Chris Christie: 'Bridgegate' harmed political standing
- 28 March 2014
- From the section US & Canada
New Jersey Governor Chris Christie has said a scandal involving a deliberately engineered traffic jam on a busy bridge to New York City has hurt his standing.
But Mr Christie, a front-runner for the 2016 Republican presidential nomination, said his diminished poll numbers were not permanent.
He said David Samson, a confidant and senior transportation official, had resigned over the September incident.
And he said a recent investigation cleared him in the matter.
During a news conference on Friday, Mr Christie would not say whether he planned to run for president in the wake of recent allegations of malfeasance in his office.
Approval ratings falter
"If I was running for something else sometime in the future, you know what poll I'll care about: the ones in the few days before the election," he said. "Not the ones now, they don't mean anything."

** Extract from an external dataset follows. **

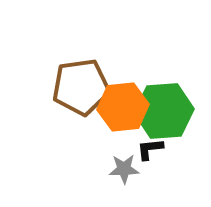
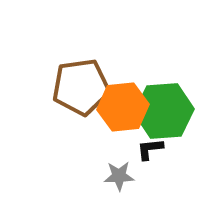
gray star: moved 5 px left, 7 px down
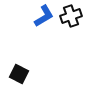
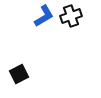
black square: rotated 36 degrees clockwise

Mr Christie has seen his approval ratings falter after his senior aides and confidants were implicated in the four-day traffic jam in the streets of Fort Lee, New Jersey.
The gridlock happened when the Port Authority of New York and New Jersey, of which Mr Samson was chairman until his resignation on Friday, closed local lanes leading from Fort Lee streets onto the bridge, ostensibly for a traffic study.
Publicly released documents have indicated the incident was orchestrated by Mr Christie's aides, possibly to punish Fort Lee's Democratic mayor for his refusal to endorse the governor in his 2013 re-election campaign.
Mr Christie subsequently fired his deputy chief of staff, Bridget Kelly, for her role in the matter.
On Friday, Mr Christie announced the resignation of Mr Samson - a former state attorney general - amid separate allegations he had used his position at the Port Authority to boost his law firm.
A day earlier, a law firm hired by and with close ties to Mr Christie released a report clearing him of wrongdoing in the scandal.
Meanwhile, a team of federal prosecutors in New Jersey and a state legislative committee continue to investigate the matter.